Dataset entries:
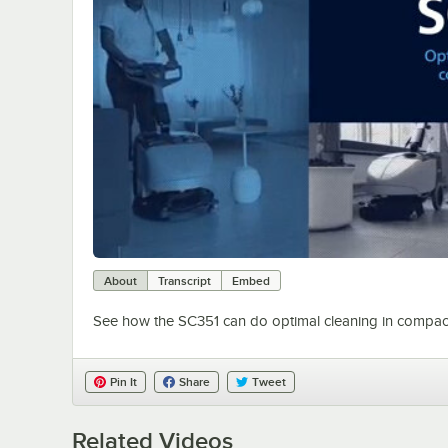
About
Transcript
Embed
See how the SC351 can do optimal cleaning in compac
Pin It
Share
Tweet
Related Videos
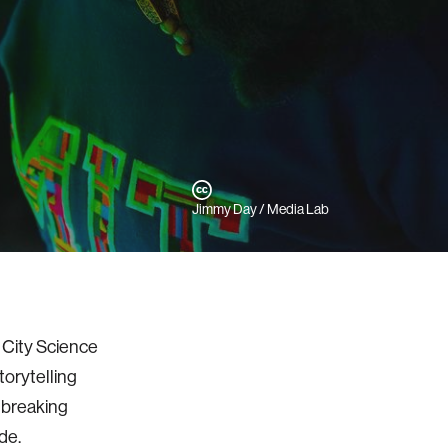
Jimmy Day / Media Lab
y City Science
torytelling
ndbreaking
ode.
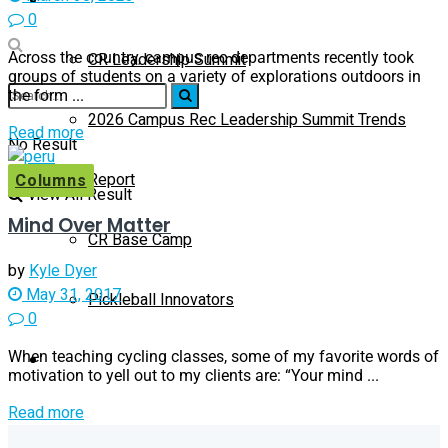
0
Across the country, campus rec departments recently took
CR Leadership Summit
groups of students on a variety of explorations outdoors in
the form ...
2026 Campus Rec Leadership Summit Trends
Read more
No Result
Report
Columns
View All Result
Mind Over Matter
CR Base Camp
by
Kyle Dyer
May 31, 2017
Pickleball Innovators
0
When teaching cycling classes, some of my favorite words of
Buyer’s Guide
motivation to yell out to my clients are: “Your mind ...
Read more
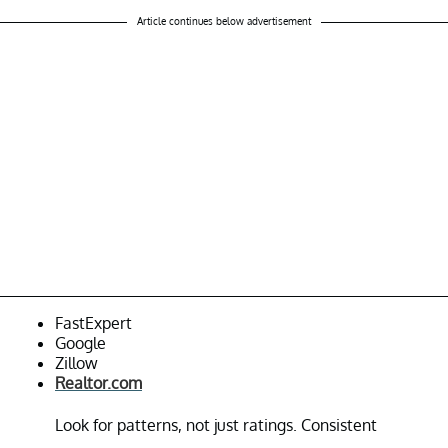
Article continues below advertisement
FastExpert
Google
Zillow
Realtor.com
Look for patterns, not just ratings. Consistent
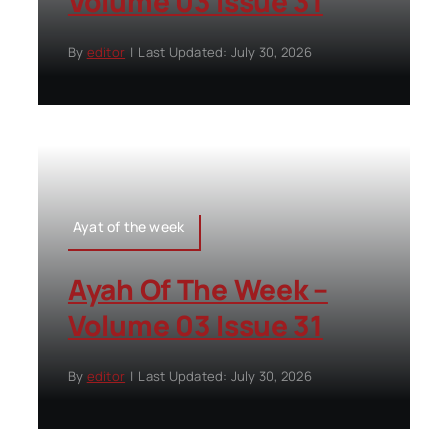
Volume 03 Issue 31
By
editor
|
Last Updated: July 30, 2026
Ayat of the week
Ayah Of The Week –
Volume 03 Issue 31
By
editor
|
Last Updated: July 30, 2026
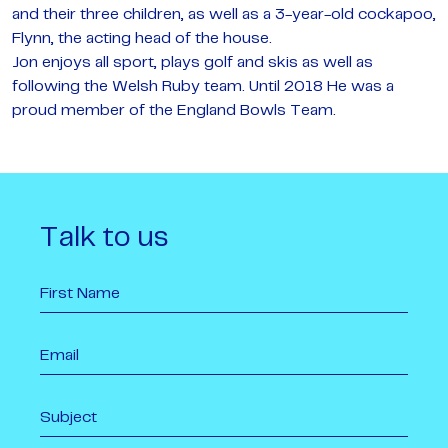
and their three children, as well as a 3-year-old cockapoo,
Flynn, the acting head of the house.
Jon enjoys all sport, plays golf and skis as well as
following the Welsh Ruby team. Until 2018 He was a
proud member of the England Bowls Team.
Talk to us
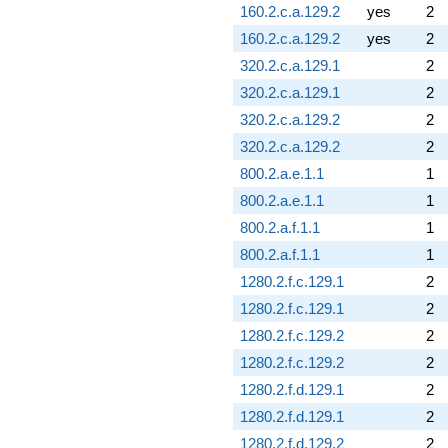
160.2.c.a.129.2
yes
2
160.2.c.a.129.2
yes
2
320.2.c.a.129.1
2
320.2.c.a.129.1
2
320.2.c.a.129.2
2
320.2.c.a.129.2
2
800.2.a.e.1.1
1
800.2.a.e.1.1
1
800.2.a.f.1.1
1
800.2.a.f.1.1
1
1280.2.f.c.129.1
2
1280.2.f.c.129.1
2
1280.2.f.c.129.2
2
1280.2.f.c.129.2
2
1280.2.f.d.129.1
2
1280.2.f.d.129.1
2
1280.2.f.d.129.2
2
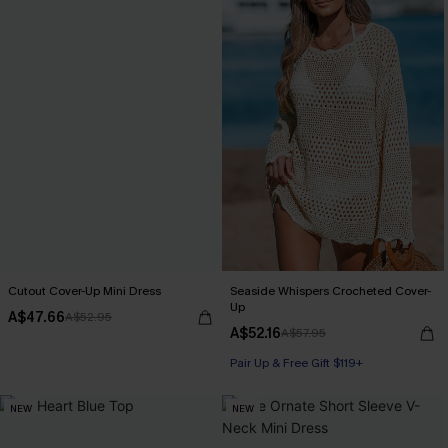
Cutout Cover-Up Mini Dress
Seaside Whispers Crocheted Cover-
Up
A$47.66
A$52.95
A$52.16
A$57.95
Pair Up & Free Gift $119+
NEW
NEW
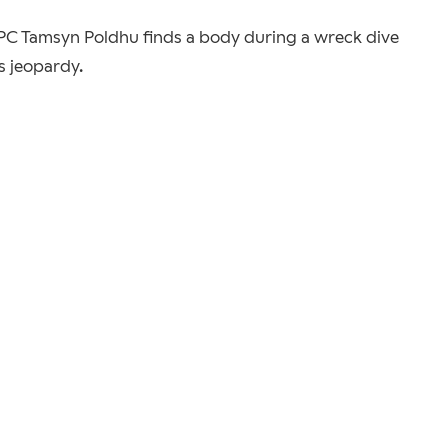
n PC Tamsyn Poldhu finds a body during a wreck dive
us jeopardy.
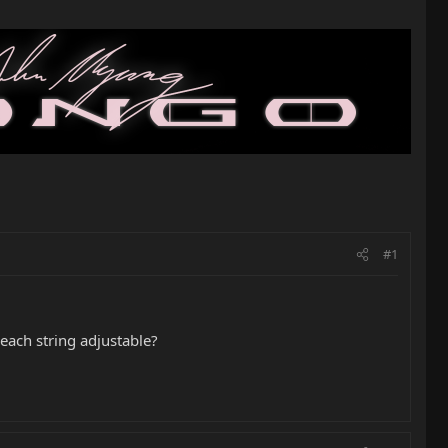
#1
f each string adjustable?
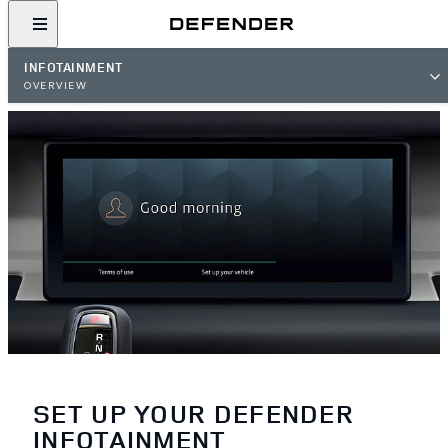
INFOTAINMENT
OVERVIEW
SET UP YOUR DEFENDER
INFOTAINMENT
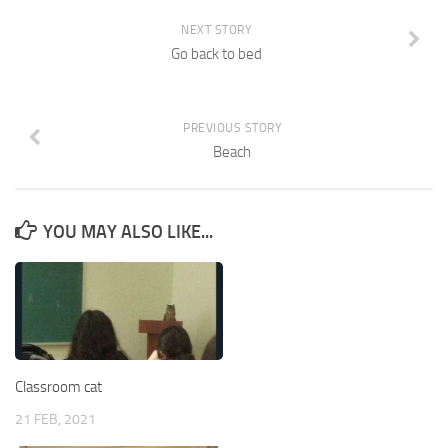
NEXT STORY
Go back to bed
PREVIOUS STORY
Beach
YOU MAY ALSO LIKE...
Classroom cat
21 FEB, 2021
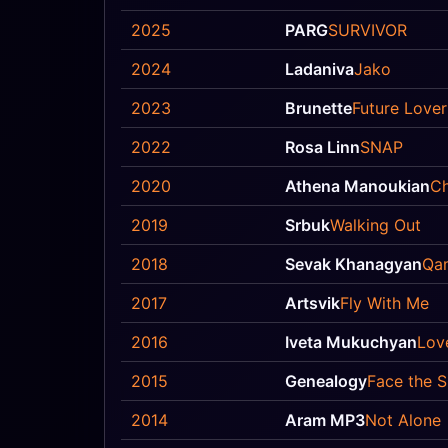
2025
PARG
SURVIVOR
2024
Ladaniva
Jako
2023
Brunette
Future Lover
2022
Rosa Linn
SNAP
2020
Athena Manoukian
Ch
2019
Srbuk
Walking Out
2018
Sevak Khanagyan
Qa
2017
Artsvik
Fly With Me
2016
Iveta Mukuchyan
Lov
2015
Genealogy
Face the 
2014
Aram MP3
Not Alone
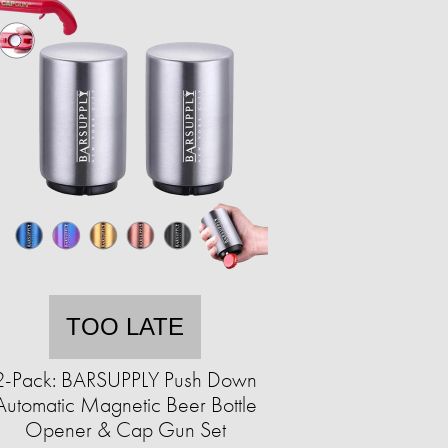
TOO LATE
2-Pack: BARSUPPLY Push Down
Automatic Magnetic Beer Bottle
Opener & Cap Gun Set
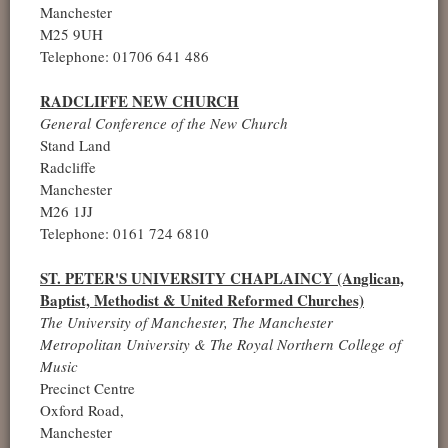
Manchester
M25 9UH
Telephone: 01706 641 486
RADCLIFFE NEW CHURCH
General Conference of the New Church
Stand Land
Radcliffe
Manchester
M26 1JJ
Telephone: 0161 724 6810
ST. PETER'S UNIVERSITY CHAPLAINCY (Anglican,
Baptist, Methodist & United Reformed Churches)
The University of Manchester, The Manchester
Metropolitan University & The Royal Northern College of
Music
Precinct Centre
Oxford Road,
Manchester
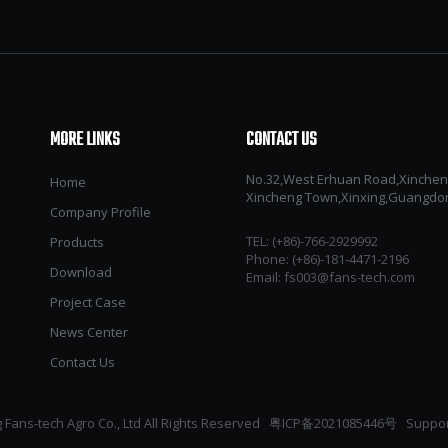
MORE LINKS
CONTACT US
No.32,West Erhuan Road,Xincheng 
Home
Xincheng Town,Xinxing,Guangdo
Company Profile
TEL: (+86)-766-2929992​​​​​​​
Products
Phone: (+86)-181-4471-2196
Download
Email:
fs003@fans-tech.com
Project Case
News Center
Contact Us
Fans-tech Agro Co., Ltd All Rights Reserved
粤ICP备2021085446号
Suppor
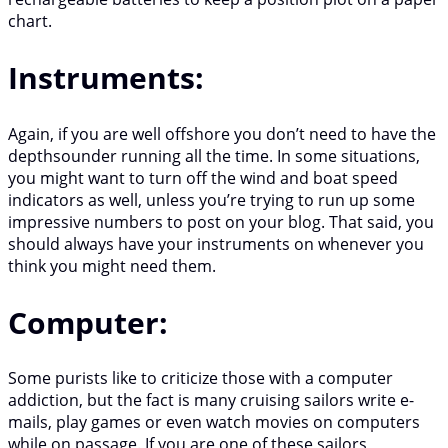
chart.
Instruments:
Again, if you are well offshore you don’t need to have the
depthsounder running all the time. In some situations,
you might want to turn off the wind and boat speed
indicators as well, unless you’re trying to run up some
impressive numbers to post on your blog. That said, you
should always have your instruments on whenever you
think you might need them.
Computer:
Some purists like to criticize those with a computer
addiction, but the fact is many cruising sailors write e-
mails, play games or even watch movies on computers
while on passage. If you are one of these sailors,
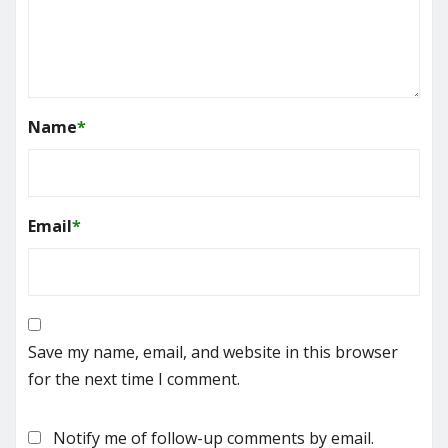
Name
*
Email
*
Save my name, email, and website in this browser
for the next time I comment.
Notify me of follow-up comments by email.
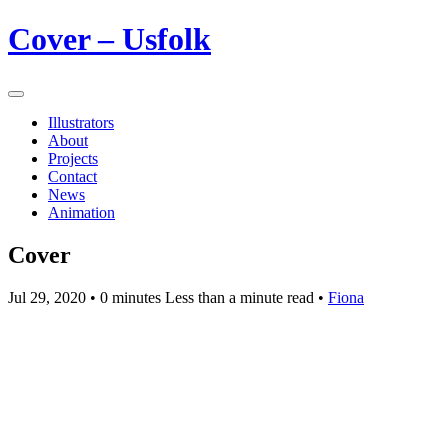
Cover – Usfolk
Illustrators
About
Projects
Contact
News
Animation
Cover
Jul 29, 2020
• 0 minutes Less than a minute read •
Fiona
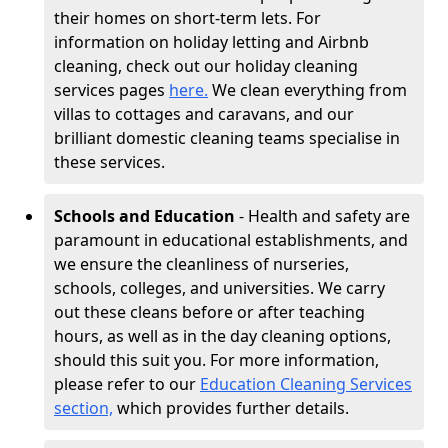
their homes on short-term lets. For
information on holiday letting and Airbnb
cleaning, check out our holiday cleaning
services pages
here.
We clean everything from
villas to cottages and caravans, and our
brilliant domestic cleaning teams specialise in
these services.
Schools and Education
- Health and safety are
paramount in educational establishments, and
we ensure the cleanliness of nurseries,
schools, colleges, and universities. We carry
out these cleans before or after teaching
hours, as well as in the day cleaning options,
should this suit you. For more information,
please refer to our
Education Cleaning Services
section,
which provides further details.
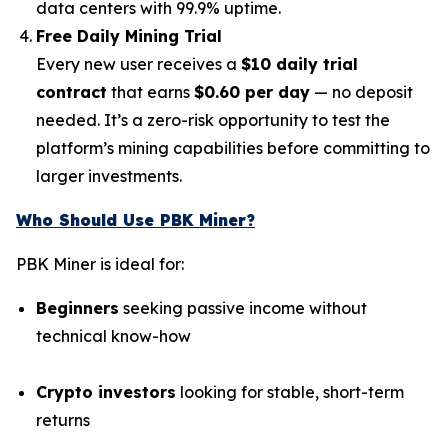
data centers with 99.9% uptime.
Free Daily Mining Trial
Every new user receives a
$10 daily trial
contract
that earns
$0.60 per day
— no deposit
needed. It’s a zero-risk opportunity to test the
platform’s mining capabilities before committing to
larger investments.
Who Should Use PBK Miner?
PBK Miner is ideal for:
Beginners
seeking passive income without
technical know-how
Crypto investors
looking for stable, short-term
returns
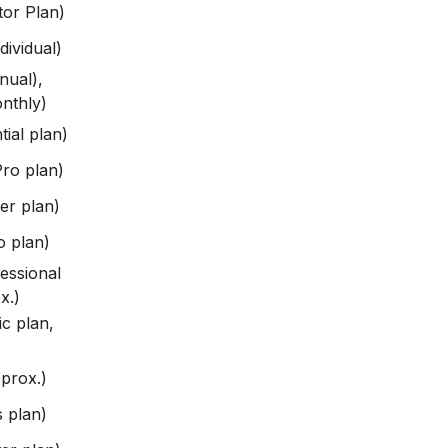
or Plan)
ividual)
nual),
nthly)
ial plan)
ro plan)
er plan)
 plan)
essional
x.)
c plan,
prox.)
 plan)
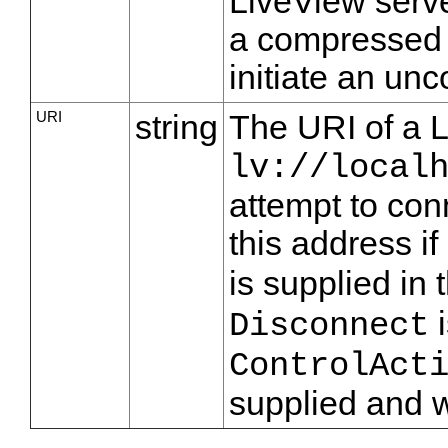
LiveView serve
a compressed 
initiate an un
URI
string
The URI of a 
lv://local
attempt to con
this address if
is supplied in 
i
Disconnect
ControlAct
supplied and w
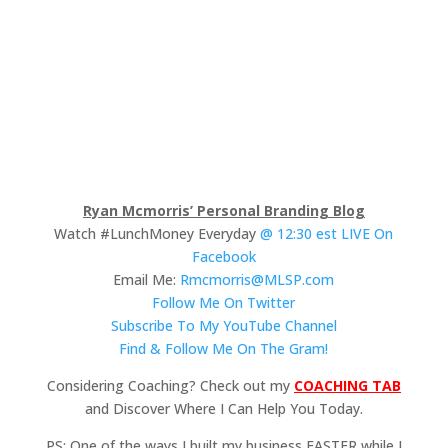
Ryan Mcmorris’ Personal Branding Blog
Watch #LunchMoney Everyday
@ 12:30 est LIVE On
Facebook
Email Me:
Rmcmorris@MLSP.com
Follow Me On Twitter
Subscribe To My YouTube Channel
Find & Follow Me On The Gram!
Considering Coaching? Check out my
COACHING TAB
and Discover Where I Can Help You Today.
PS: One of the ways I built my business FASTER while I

**Try it:**
Leave the pictures aside and give every entry above again word for word.

**Final answer:**
About
Transcript
Embed
See how the SC351 can do optimal cleaning in compac
Pin It
Share
Tweet
Related Videos
Jimmy Day / Media Lab
y City Science
torytelling
ndbreaking
ode.
0
Across the country, campus rec departments recently took
CR Leadership Summit
groups of students on a variety of explorations outdoors in
the form ...
2026 Campus Rec Leadership Summit Trends
Read more
No Result
Report
Columns
View All Result
Mind Over Matter
CR Base Camp
by
Kyle Dyer
May 31, 2017
Pickleball Innovators
0
When teaching cycling classes, some of my favorite words of
Buyer’s Guide
motivation to yell out to my clients are: “Your mind ...
Read more
Article continues below advertisement
FastExpert
Google
Zillow
Realtor.com
Look for patterns, not just ratings. Consistent
Volume 03 Issue 31
By
editor
|
Last Updated: July 30, 2026
Ayat of the week
Ayah Of The Week –
Volume 03 Issue 31
By
editor
|
Last Updated: July 30, 2026
and their three children, as well as a 3-year-old cockapoo,
Flynn, the acting head of the house.
Jon enjoys all sport, plays golf and skis as well as
following the Welsh Ruby team. Until 2018 He was a
proud member of the England Bowls Team.
Talk to us
160.2.c.a.129.2
yes
2
160.2.c.a.129.2
yes
2
320.2.c.a.129.1
2
320.2.c.a.129.1
2
320.2.c.a.129.2
2
320.2.c.a.129.2
2
800.2.a.e.1.1
1
800.2.a.e.1.1
1
800.2.a.f.1.1
1
800.2.a.f.1.1
1
1280.2.f.c.129.1
2
1280.2.f.c.129.1
2
1280.2.f.c.129.2
2
1280.2.f.c.129.2
2
1280.2.f.d.129.1
2
1280.2.f.d.129.1
2
1280.2.f.d.129.2
2
Cutout Cover-Up Mini Dress
Seaside Whispers Crocheted Cover-
Up
A$47.66
A$52.95
A$52.16
A$57.95
Pair Up & Free Gift $119+
NEW
NEW
n PC Tamsyn Poldhu finds a body during a wreck dive
us jeopardy.
#1
f each string adjustable?
INFOTAINMENT
OVERVIEW
SET UP YOUR DEFENDER
INFOTAINMENT
NEXT STORY
Go back to bed
PREVIOUS STORY
Beach
YOU MAY ALSO LIKE...
Classroom cat
21 FEB, 2021
2025
PARG
SURVIVOR
2024
Ladaniva
Jako
2023
Brunette
Future Lover
2022
Rosa Linn
SNAP
2020
Athena Manoukian
Ch
2019
Srbuk
Walking Out
2018
Sevak Khanagyan
Qa
2017
Artsvik
Fly With Me
2016
Iveta Mukuchyan
Lov
2015
Genealogy
Face the 
2014
Aram MP3
Not Alone
TOO LATE
2-Pack: BARSUPPLY Push Down
Automatic Magnetic Beer Bottle
Opener & Cap Gun Set
Manchester
M25 9UH
Telephone: 01706 641 486
RADCLIFFE NEW CHURCH
General Conference of the New Church
Stand Land
Radcliffe
Manchester
M26 1JJ
Telephone: 0161 724 6810
ST. PETER'S UNIVERSITY CHAPLAINCY (Anglican,
Baptist, Methodist & United Reformed Churches)
The University of Manchester, The Manchester
Metropolitan University & The Royal Northern College of
Music
Precinct Centre
Oxford Road,
Manchester
MORE LINKS
CONTACT US
No.32,West Erhuan Road,Xincheng 
Home
Xincheng Town,Xinxing,Guangdo
Company Profile
TEL: (+86)-766-2929992​​​​​​​
Products
Phone: (+86)-181-4471-2196
Download
Email:
fs003@fans-tech.com
Project Case
News Center
Contact Us
Fans-tech Agro Co., Ltd All Rights Reserved
粤ICP备2021085446号
Suppor
chart.
Instruments:
Again, if you are well offshore you don’t need to have the
depthsounder running all the time. In some situations,
you might want to turn off the wind and boat speed
indicators as well, unless you’re trying to run up some
impressive numbers to post on your blog. That said, you
should always have your instruments on whenever you
think you might need them.
Computer:
Some purists like to criticize those with a computer
addiction, but the fact is many cruising sailors write e-
mails, play games or even watch movies on computers
while on passage. If you are one of these sailors,
Name
*
Email
*
Save my name, email, and website in this browser
for the next time I comment.
Notify me of follow-up comments by email.
Cover – Usfolk
Illustrators
About
Projects
Contact
News
Animation
Cover
Jul 29, 2020
• 0 minutes Less than a minute read •
Fiona
their homes on short-term lets. For
information on holiday letting and Airbnb
cleaning, check out our holiday cleaning
services pages
here.
We clean everything from
villas to cottages and caravans, and our
brilliant domestic cleaning teams specialise in
these services.
Schools and Education
- Health and safety are
paramount in educational establishments, and
we ensure the cleanliness of nurseries,
schools, colleges, and universities. We carry
out these cleans before or after teaching
hours, as well as in the day cleaning options,
should this suit you. For more information,
please refer to our
Education Cleaning Services
section,
which provides further details.
data centers with 99.9% uptime.
Free Daily Mining Trial
Every new user receives a
$10 daily trial
contract
that earns
$0.60 per day
— no deposit
needed. It’s a zero-risk opportunity to test the
platform’s mining capabilities before committing to
larger investments.
Who Should Use PBK Miner?
PBK Miner is ideal for:
Beginners
seeking passive income without
technical know-how
Crypto investors
looking for stable, short-term
returns
or Plan)
ividual)
nual),
nthly)
ial plan)
ro plan)
er plan)
 plan)
essional
x.)
c plan,
prox.)
 plan)
LiveView serve
a compressed 
initiate an un
URI
string
The URI of a 
lv://local
attempt to con
this address if
is supplied in 
i
Disconnect
ControlAct
supplied and w
Ryan Mcmorris’ Personal Branding Blog
Watch #LunchMoney Everyday
@ 12:30 est LIVE On
Facebook
Email Me:
Rmcmorris@MLSP.com
Follow Me On Twitter
Subscribe To My YouTube Channel
Find & Follow Me On The Gram!
Considering Coaching? Check out my
COACHING TAB
and Discover Where I Can Help You Today.
PS: One of the ways I built my business FASTER while I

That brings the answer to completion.